This seems like a good way to get some more cheerful and science-y content on the front page of the blog. So, without further ado (or very much thought), here are the Top Ten Physics Breakthroughs of Baktun 13:

Galileo Galilei (1564-1642)

1) Constant Acceleration of Gravity Sneaking in right around the start of the 13th Baktun in 1618, we’ll credit this one to Galileo Galilei (picture from Wikipedia). He probably didn’t really drop weights from the Leaning Tower of Pisa, but did do some careful experiments involving rolling objects down ramps that helped establish the idea that all objects fall at the same rate. This was crucial to kicking off physics as an experimental science, and got him a spot in the Top Eleven Experiments of All Time back in the early days of ScienceBlogs. His Dialogues about the Copernican system are also a notable early example of physicists getting in trouble for meddling in politics.

Isaac Newton (1642-1727)

2) Newton’s Laws of Motion If Galileo launched physics as an experimental science, Sir Isaac Newton (image from Wikipedia) made it a mathematical one. His three laws of motion, expressed in incomprehensible Latin in the Principia Mathematica, provide everything you need to describe the motion of ordinary objects at everyday speeds. They’re a remarkable achievement, and when you add in the invention of calculus, Newton is responsible for pretty much everything else in the history of physics.

Cavendish's apparatus for measuring the force of gravity.

3) Universal Gravitation Another one attributable to Newton, but since we already have a picture of him, here’s a representation of the Cavendish experiment, which pretty much kicked off precision measurement in physics, a worthy achievement in its own right (earning a spot in the Top Eleven).
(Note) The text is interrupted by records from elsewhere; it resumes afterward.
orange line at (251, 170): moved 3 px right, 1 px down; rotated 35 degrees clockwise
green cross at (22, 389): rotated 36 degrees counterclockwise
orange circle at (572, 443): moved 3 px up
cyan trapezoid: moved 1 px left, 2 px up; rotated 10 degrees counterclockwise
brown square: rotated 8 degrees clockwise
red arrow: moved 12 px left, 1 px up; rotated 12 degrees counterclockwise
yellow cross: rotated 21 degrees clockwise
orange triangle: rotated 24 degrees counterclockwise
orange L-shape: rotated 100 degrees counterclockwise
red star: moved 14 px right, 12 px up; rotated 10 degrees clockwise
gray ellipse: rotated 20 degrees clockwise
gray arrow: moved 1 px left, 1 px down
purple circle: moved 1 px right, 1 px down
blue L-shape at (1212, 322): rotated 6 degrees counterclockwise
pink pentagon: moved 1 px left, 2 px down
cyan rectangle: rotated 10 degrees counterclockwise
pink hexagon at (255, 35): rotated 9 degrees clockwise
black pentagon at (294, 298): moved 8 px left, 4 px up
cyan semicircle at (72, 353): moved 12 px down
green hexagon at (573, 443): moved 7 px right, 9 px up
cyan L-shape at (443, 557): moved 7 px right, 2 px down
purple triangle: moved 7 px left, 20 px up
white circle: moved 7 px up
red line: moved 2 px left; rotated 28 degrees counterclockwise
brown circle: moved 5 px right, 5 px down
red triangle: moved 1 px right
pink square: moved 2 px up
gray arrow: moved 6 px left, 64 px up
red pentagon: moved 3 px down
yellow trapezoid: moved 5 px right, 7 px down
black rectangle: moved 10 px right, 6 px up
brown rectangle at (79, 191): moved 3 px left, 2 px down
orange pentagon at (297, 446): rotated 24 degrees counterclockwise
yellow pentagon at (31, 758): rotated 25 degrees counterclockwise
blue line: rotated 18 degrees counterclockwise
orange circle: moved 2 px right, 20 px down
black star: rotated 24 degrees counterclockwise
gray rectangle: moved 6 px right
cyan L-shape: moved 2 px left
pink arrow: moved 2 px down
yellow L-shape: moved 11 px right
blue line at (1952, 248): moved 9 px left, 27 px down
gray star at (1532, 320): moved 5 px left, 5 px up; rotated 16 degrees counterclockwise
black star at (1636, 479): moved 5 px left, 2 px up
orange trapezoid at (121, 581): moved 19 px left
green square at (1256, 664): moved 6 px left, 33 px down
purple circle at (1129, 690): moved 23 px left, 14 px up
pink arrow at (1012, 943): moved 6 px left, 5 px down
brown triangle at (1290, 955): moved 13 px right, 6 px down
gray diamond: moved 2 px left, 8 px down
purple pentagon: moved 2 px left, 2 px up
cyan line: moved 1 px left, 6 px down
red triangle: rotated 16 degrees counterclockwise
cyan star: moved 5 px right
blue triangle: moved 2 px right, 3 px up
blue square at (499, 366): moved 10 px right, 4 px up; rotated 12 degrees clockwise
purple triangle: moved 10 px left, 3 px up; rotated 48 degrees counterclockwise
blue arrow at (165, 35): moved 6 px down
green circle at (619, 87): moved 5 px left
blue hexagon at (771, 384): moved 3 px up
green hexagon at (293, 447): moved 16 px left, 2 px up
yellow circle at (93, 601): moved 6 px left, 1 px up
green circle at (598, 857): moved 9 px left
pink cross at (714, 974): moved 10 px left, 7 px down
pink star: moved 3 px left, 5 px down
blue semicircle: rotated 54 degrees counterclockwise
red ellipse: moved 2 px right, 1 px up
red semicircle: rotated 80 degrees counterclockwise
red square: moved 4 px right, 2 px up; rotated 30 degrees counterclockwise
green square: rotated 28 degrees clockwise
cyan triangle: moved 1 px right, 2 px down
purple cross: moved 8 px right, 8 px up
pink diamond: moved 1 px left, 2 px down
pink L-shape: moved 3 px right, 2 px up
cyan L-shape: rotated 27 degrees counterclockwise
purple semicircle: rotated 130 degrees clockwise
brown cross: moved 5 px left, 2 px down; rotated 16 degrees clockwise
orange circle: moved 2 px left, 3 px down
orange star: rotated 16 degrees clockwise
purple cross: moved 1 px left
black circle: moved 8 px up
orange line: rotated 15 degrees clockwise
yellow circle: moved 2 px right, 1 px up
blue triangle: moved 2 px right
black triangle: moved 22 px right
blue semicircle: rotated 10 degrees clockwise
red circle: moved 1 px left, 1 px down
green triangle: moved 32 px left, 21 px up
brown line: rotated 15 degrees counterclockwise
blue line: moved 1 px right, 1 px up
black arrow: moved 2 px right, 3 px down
This confirmed the mathematical form predicted by Newton on small scales; Newton’s theory of gravity had already been used to explain the motion of planets in the Solar System, and even to detect a new planet through its effect on the orbits of the others.

Faraday's induction experiment

4) Electricity and Magnetism I probably could’ve gone with a picture of Jame Clerk Maxwell here, but I like this picture of Faraday’s induction experiment (another from the Top Eleven) which experimentally demonstrated the connection between electricity and magnetism, which Maxwell later nailed down mathematically. Electromagnetism is one of the fundamental interactions in the universe, and responsible for pretty much everything you do every day.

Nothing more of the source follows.